O ja, we waren nog naar de toeristeninformatie geweest, om zeker te zijn dat hij niet meer bestond eigenlijk. Het bureau was in 2018 net geopend, ze hadden toen keihard op het buitenlands toerisme ingezet, maar met weinig resultaat naar ik later begreep want toen ik de vorige druk update was het dicht. Een onmogelijke plek ook, een stuk van de boulevard af, op de eerste verdieping van een gebouw en dan ook nog achterom, voordat je er überhaupt bent...

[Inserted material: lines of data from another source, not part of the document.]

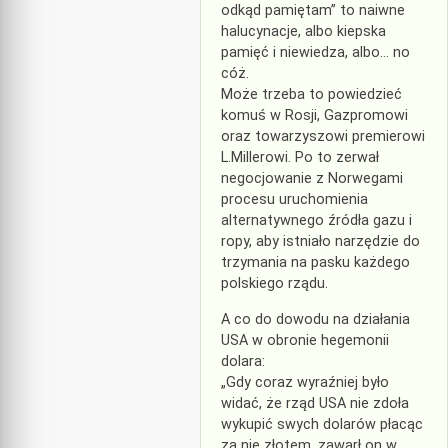
odkąd pamiętam” to naiwne
halucynacje, albo kiepska
pamięć i niewiedza, albo… no
cóż.
Może trzeba to powiedzieć
komuś w Rosji, Gazpromowi
oraz towarzyszowi premierowi
L.Millerowi. Po to zerwał
negocjowanie z Norwegami
procesu uruchomienia
alternatywnego źródła gazu i
ropy, aby istniało narzędzie do
trzymania na pasku każdego
polskiego rządu.
A co do dowodu na działania
USA w obronie hegemonii
dolara:
„Gdy coraz wyraźniej było
widać, że rząd USA nie zdoła
wykupić swych dolarów płacąc
za nie złotem, zawarł on w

Tot mijn grote verrassing was de deur open en werden we zo ongeveer naar binnen getrokken door opnieuw een man met een duidelijk Brits accent, die meteen losbarstte in een enorm verhaal over de stad en de streek. Hij gaf ook een paar nuttige folders met kaartjes mee, het was een verrassing. Dus mensen: ga daarheen!

Terug naar Rabdisht
We waren gisteren in Rabdisht geweest, maar waren niet verder gekomen dan een zanderig vol parkeerplaatsje bij een schooltje. Daar hadden we de plaats mee tekort gedaan, begrepen we nu, want Rabdisht was een van de dorpen in het 100-dorpenprogramma, waarmee de regering met verbeteringen aan de infrastructuur en uitstraling al jarenlang leuke dorpen onder de aandacht wil brengen.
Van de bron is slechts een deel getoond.